DİRENİŞ, MÜCADELE VE KURTULUŞ

Direnişi, isyanı, mücadeleyi ve ulusal kurtuluşu simgeleyen 19 Mayıs’ın gençlere armağan edilmesi, elbette tesadüfü değildir. Bu değerleri her koşulda yaşatacak olan öncelikle gençlerdir.

Toplumumuz içinde gençler, nicelik olarak önemli bir büyüklüğü temsil ederler. Ama aynı zamanda onlar yeniliğin, gelişmenin, çağdaşlığın, Aydınlanmanın öncüleridir. 19 Mayıs’ın gençlerle bütünleşmesi, bir bakıma özündeki devrimciliğin kuşaktan kuşağa aktarılması ve sürekli yaşatılmasıdır.

Unutmayalım ki gençler toplumun geleceğini yansıtırlar. ‘Gençlik gelecek, gelecek gençlik’ özdeyişi elbette boşuna söylenmemiştir. Bu yaklaşımın, toplumsal yaşamda derin izleri vardır. 19 Mayıs 1919’un 105. yılında, altını kalınca biçimde çiziyoruz; 19 Mayıs, umudun, gençliğin, mücadelenin ve aydınlık bir geleceğin simgesidir.

***

DÜNYA ÇİFTÇİLER GÜNÜ’NDE, ÇİFTÇİMİZİN DURUMU

14 Mayıs, birçok ülkede ‘Dünya Çiftçiler Günü’ olarak kutlanıyor. Bu yıl ülkemizde de çiftçiler, bu anlamlı günü oldukça buruk ve endişeli biçimde karşıladılar.

14 MAYIS VE ÇİFTÇİ GÜNÜ

14 Mayıs, Uluslararası Tarım Üreticileri Federasyonu’nun (İFAB) kurulduğu gündür. Ülkemizde bulunan Türkiye Ziraat Odaları Birliği (TZOB), bu uluslararası

kuruluşun üyesidir. 14 Mayıs; 1984 yılından itibaren, Türkiye dahil kuruluşa üye olan tüm ülkelerde ‘Dünya Çiftçiler Günü’ olarak kutlanmaktadır.

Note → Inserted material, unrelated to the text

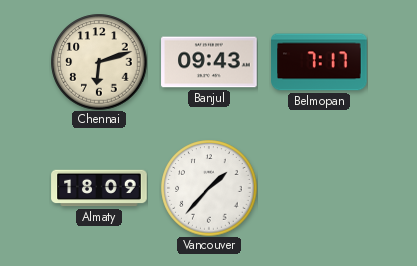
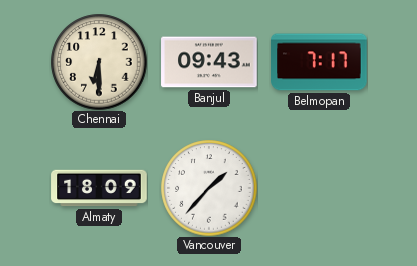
Chennai: 6:12 -> 6:30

Çiftçiler bu anlamlı günde yaşadıkları sıkıntıları ve sorunları gündeme getirmeye çalışırlar. Sorunlarının çözümü için taleplerini yükseltirler. Kamuoyunun dikkatini gıda, tarımsal üretim ve çiftçi konularına çekmeye çalışırlar.

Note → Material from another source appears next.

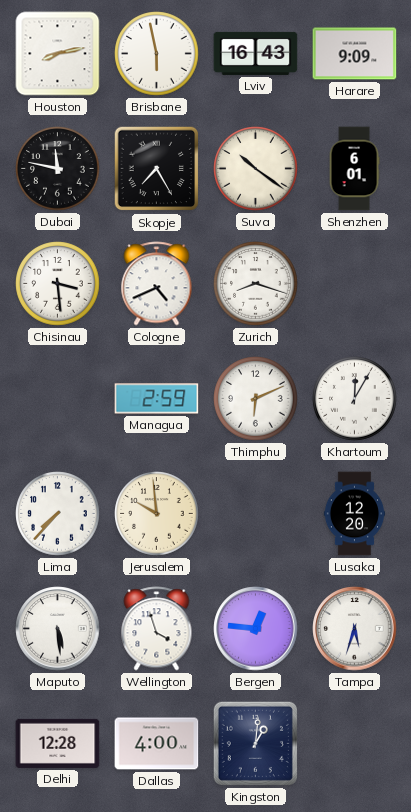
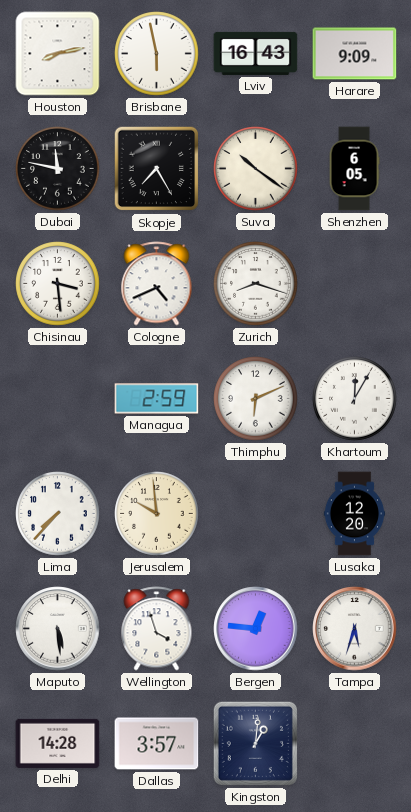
Shenzhen: 6:01 -> 6:05
Delhi: 12:28 -> 14:28
Dallas: 4:00 -> 3:57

AVRUPA ÇİFTÇİSİNDEN EGELİ ÇİFTÇİYE

Dünyada yaşanan ekonomik ve sosyal sorunlar, tarımsal gıda üretiminin önemini artırıyor. Buna karşın üreticilerin problemleri daha da derinleşiyor. Başta Avrupa Birliği ülkelerinde olmak üzere, birçok ülkede çiftçiler alanlara çıkıyorlar. Üretim araçları olan traktörleri ile yolları kesiyorlar. Artan üretim maliyetlerini protesto ediyorlar.

Ülkemizde de başta mazot, gübre ve zirai ilaç olmak üzere tarımsal girdilerdeki olağanüstü maliyet artışları, üreticinin belini büküyor. Birçok tarımsal üründe üretici maliyetini bile karşılayamaz hale geliyor. Bu bağlamda, üretici üretimden çekilmek ve uzaklaşmak zorunda kalıyor. Gençler kırsalı ve tarımı terk ediyor. Sonuçta olan ülkemize ve halkımıza oluyor. Kendi kendine yetebilen bir ülke olmaktan çıkıp, birçok tarımsal ürünü ithal eder hale geliyoruz. Elbette bu durum da tarımda ve ekonomide dışa bağımlılığı beraberinde getiriyor.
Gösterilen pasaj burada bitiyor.